YOUR OBJECTIVE:
Repeat the entries below exactly, missing none.

GIVEN DATA:
+++

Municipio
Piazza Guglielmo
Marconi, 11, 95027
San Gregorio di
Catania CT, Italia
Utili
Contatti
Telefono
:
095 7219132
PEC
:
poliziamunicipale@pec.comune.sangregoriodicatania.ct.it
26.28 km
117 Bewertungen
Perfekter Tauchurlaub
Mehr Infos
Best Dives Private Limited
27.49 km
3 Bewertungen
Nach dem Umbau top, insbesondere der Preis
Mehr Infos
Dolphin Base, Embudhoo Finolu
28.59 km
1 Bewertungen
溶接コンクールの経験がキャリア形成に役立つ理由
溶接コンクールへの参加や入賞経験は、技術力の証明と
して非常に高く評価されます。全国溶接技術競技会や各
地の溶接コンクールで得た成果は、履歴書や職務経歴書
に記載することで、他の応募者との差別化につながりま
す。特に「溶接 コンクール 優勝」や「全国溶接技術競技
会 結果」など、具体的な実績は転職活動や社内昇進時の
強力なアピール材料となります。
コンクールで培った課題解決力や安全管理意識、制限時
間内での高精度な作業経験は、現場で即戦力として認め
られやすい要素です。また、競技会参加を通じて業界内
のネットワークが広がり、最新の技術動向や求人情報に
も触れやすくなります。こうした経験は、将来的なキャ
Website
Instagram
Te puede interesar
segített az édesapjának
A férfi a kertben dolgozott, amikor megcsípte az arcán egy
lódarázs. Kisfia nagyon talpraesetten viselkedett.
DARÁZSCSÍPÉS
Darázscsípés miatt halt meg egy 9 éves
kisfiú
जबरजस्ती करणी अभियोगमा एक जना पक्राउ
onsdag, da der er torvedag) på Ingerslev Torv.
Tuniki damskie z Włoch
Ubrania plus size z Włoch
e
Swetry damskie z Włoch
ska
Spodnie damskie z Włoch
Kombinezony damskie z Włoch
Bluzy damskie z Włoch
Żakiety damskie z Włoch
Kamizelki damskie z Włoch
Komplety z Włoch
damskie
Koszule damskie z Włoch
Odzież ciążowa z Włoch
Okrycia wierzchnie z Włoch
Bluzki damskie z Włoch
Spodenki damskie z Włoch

+++

REPLY TO THE TASK:
Municipio
Piazza Guglielmo
Marconi, 11, 95027
San Gregorio di
Catania CT, Italia
Utili
Contatti
Telefono
:
095 7219132
PEC
:
poliziamunicipale@pec.comune.sangregoriodicatania.ct.it
26.28 km
117 Bewertungen
Perfekter Tauchurlaub
Mehr Infos
Best Dives Private Limited
27.49 km
3 Bewertungen
Nach dem Umbau top, insbesondere der Preis
Mehr Infos
Dolphin Base, Embudhoo Finolu
28.59 km
1 Bewertungen
溶接コンクールの経験がキャリア形成に役立つ理由
溶接コンクールへの参加や入賞経験は、技術力の証明と
して非常に高く評価されます。全国溶接技術競技会や各
地の溶接コンクールで得た成果は、履歴書や職務経歴書
に記載することで、他の応募者との差別化につながりま
す。特に「溶接 コンクール 優勝」や「全国溶接技術競技
会 結果」など、具体的な実績は転職活動や社内昇進時の
強力なアピール材料となります。
コンクールで培った課題解決力や安全管理意識、制限時
間内での高精度な作業経験は、現場で即戦力として認め
られやすい要素です。また、競技会参加を通じて業界内
のネットワークが広がり、最新の技術動向や求人情報に
も触れやすくなります。こうした経験は、将来的なキャ
Website
Instagram
Te puede interesar
segített az édesapjának
A férfi a kertben dolgozott, amikor megcsípte az arcán egy
lódarázs. Kisfia nagyon talpraesetten viselkedett.
DARÁZSCSÍPÉS
Darázscsípés miatt halt meg egy 9 éves
kisfiú
जबरजस्ती करणी अभियोगमा एक जना पक्राउ
onsdag, da der er torvedag) på Ingerslev Torv.
Tuniki damskie z Włoch
Ubrania plus size z Włoch
e
Swetry damskie z Włoch
ska
Spodnie damskie z Włoch
Kombinezony damskie z Włoch
Bluzy damskie z Włoch
Żakiety damskie z Włoch
Kamizelki damskie z Włoch
Komplety z Włoch
damskie
Koszule damskie z Włoch
Odzież ciążowa z Włoch
Okrycia wierzchnie z Włoch
Bluzki damskie z Włoch
Spodenki damskie z Włoch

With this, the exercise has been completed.